As SGI owns the intellectual property of the MIPS chip, the graphics and the ccNUMA technology, it has the option to integrate them into one chip. Bishop believes that the Origin 3000 will be the VAX of the next years. The machine made a leap in architectural performance and the brick technology. This allows to transfer the processor bricks from MIPS and Irix to a IA-64 and Linux brick. It will be possible to partition a 512 processor system anywhere between MIPS and IA-64. At SARA in Amsterdam SGI installed two 512-processor systems with shared memory connected in a cluster.

In September 2001 IA-64 will be in the market with big systems, in April smaller machines will be installed. Then we can swap the bricks.

Financial situation

Bob Bishop covered this topic too. He expects that SGI will be profitable in the second half of the fiscal year, which ends in June 2001. In the last quarter SGI was unable to ship big systems, as the ceramic based, customised ASIC caused problems because of the ceramic material. All the other vendors like Sun and IBM had the same problem. They shipped 77 Origin 3000 last quarter, smaller systems. Now they deliver bigger configurations, ten with 128 processors and for example 1024 processor machines to the NASA, US Army and Airforce.
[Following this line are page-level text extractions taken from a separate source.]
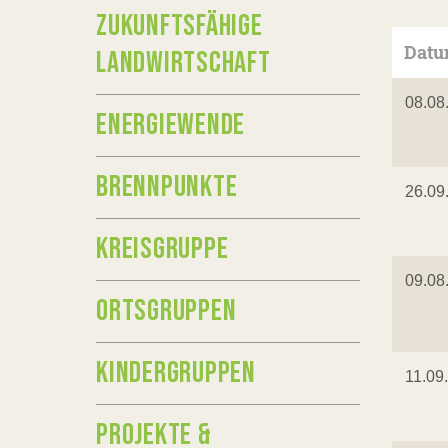
ZUKUNFTSFÄHIGE
Dat
LANDWIRTSCHAFT
08.08
ENERGIEWENDE
BRENNPUNKTE
26.09
KREISGRUPPE
09.08
ORTSGRUPPEN
KINDERGRUPPEN
11.09
PROJEKTE &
One system, 48 processor Origin 3000, in the risk monitoring market, an analytical application, gave our customer a profit of 40 million US$ within 60 days. Now he ordered 300 processors.

The question concerning the low stock share, he answered that they after their restructuring in silence, they now will discuss the new SGI with the analysts.

This quarter SGI will deliver the first Onyx 3000.